By now the sky was a-getting purely dark, but low down and away was that soap-bubble shiny light. I brought back to mind an old tale they say came from the Indians who owned the mountains back before the first white folks came. It was about people living above the sky and thinking their world was the only one, till somebody pulled up a great long root, and through the hole they could see down to another world below, where people lived. Then Miss Annalinda began to talk.
She was talking for the company of her own voice, and she talked about herself. About her rich father and her rich mother, and all her rich aunts and uncles and rich friends, the money and automobiles and land and horses they owned, and the big chance of men who wanted to marry her. One was the son of folks as rich as her folks. One was the governor of the state, who was ready to put away his wife if Miss Annalinda said the word she'd have him. And one was a noble-born man from a foreign country.
"And you'd marry me, too, John," she said.
"I'm just sorry to death," I said. "But I wouldn't."
"Now you're lying, John."
"I never lie, Miss Annalinda."
"Everybody lies. Well, talk to me, anyway. This isn't any sort of place to keep quiet in."
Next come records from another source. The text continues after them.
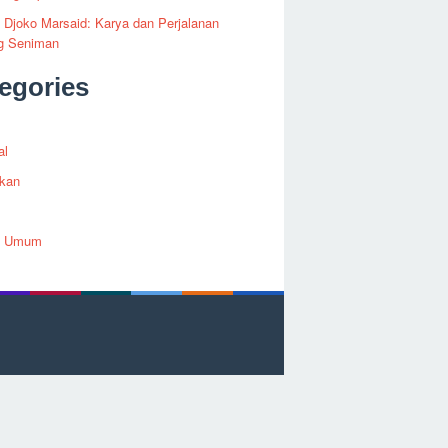
i Djoko Marsaid: Karya dan Perjalanan
g Seniman
egories
al
ikan
h Umum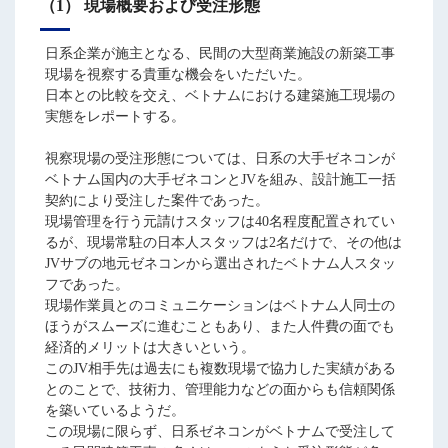
（1） 現場概要および受注形態
日系企業が施主となる、民間の大型商業施設の新築工事
現場を視察する貴重な機会をいただいた。
日本との比較を交え、ベトナムにおける建築施工現場の
実態をレポートする。
視察現場の受注形態については、日系の大手ゼネコンが
ベトナム国内の大手ゼネコンとJVを組み、設計施工一括
契約により受注した案件であった。
現場管理を行う元請けスタッフは40名程度配置されてい
るが、現場常駐の日本人スタッフは2名だけで、その他は
JVサブの地元ゼネコンから選出されたベトナム人スタッ
フであった。
現場作業員とのコミュニケーションはベトナム人同士の
ほうがスムーズに進むこともあり、また人件費の面でも
経済的メリットは大きいという。
このJV相手先は過去にも複数現場で協力した実績がある
とのことで、技術力、管理能力などの面からも信頼関係
を築いているようだ。
この現場に限らず、日系ゼネコンがベトナムで受注して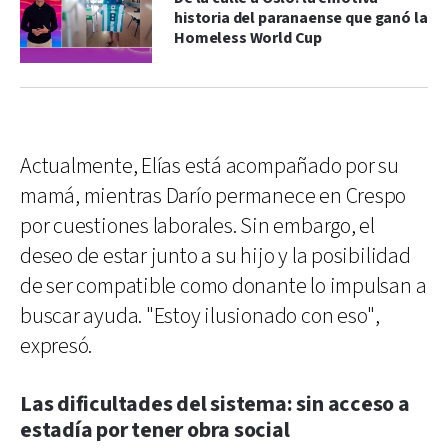
historia del paranaense que ganó la
Homeless World Cup
Actualmente, Elías está acompañado por su
mamá, mientras Darío permanece en Crespo
por cuestiones laborales. Sin embargo, el
deseo de estar junto a su hijo y la posibilidad
de ser compatible como donante lo impulsan a
buscar ayuda. "Estoy ilusionado con eso",
expresó.
Las dificultades del sistema: sin acceso a
estadía por tener obra social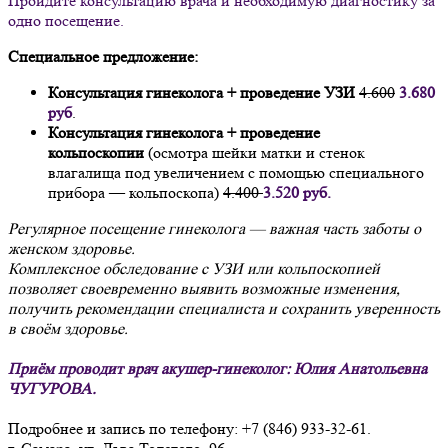
Пройдите консультацию врача и необходимую диагностику за
одно посещение.
Специальное предложение:
Консультация гинеколога + проведение УЗИ
4.600
3
.680
руб
.
Консультация гинеколога + проведение
кольпоскопии
(осмотра шейки матки и стенок
влагалища под увеличением с помощью специального
прибора — кольпоскопа)
4.400
3.520 руб.
Регулярное посещение гинеколога — важная часть заботы о
женском здоровье.
Комплексное обследование с УЗИ или кольпоскопией
позволяет своевременно выявить возможные изменения,
получить рекомендации специалиста и сохранить уверенность
в своём здоровье.
Приём проводит врач акушер-гинеколог: Юлия Анатольевна
ЧУГУРОВА.
Подробнее и запись по телефону: +7 (846) 933-32-61.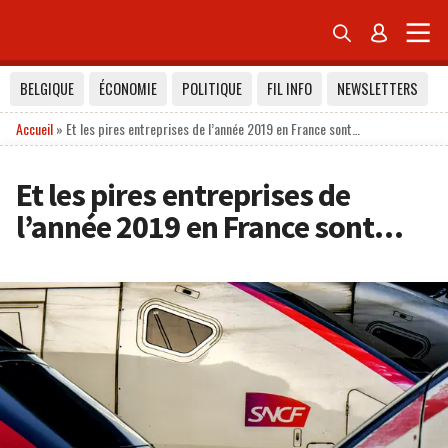


BELGIQUE
ÉCONOMIE
POLITIQUE
FIL INFO
NEWSLETTERS
Accueil
»
Et les pires entreprises de l’année 2019 en France sont…
Et les pires entreprises de
l’année 2019 en France sont…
So I talked in my turn, about myself. How I'd been born next to Drowning Creek and baptized in its waters. How my folks had died in two days of each other, how an old teacher lady had taught me to read and write, and I'd taught myself how to play the guitar. How I'd roamed and rambled. How I'd fought in the war, and a thousand had fallen at my side and ten thousand at my right hand, but it hadn't come nigh me. I left out some things, like meeting up with the Ugly Bird, because she was nervous enough. I said that though I'd never had aught and never rightly expected to have aught, yet I'd always made out for bread to eat and sometimes butter on it.